Politique
Un plan de 250 euros par mois pour relancer la natalité française
Un rapport parlementaire propose une refonte complète des aides aux familles, avec une allocation universelle dès le premier enfant et un renforcement des congés parentaux.
Un groupe de travail parlementaire vient de formuler une série de propositions ambitieuses pour répondre au déclin démographique que connaît le pays. Le document, fruit de plusieurs mois de travaux, avance trente-sept mesures destinées à lever les obstacles financiers et organisationnels qui freinent les projets familiaux.

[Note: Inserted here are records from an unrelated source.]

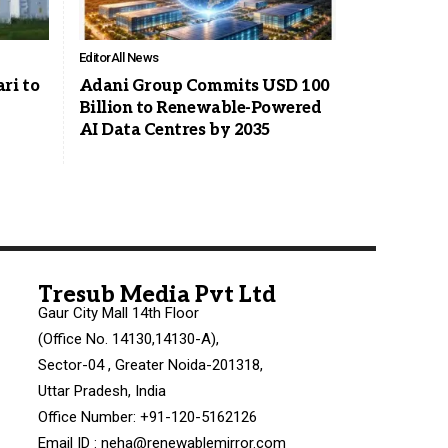
Editor
All News
ri to
Adani Group Commits USD 100
Billion to Renewable-Powered
AI Data Centres by 2035
Tresub Media Pvt Ltd
Gaur City Mall 14th Floor
(Office No. 14130,14130-A),
Sector-04 , Greater Noida-201318,
Uttar Pradesh, India
Office Number: +91-120-5162126
Email ID : neha@renewablemirror.com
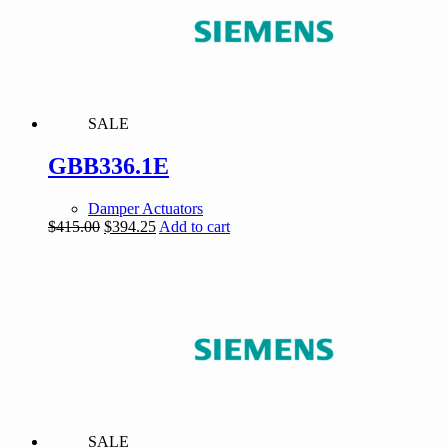
SALE
GBB336.1E
Damper Actuators
Original
Current
$
415.00
$
394.25
Add to cart
price
price
was:
is:
$415.00.
$394.25.
SALE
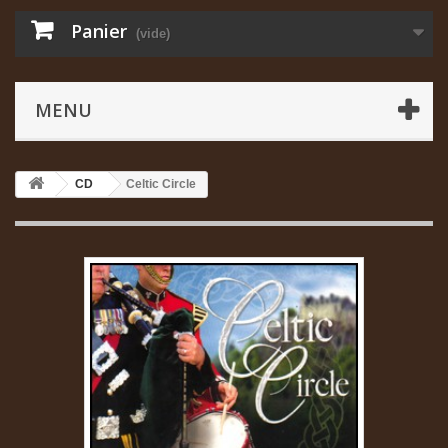
Panier
(vide)
MENU
CD
Celtic Circle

Il s’appuie sur une large consultation ayant recueilli des dizaines de milliers de témoignages, lesquels pointent unanimement le poids économique représenté par l’arrivée d’un enfant.

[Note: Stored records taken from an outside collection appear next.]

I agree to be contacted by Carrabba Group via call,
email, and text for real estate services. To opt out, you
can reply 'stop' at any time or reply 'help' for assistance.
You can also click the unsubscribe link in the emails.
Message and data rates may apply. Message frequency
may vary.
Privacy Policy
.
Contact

La pièce maîtresse de ce projet consiste en l’instauration d’une prestation mensuelle de 250 euros attribuée pour chaque enfant, et ce dès le premier, jusqu’à ses vingt ans. Cette allocation, qui ne serait pas soumise à des conditions de revenus, se substituerait à une grande partie des aides existantes, jugées trop complexes et insuffisamment incitatives. Les parlementaires estiment que cette mesure, dont le coût net est évalué à dix milliards d’euros, enverrait un signal clair de soutien à toutes les familles. Sa mise en œuvre pourrait être échelonnée sur plusieurs années.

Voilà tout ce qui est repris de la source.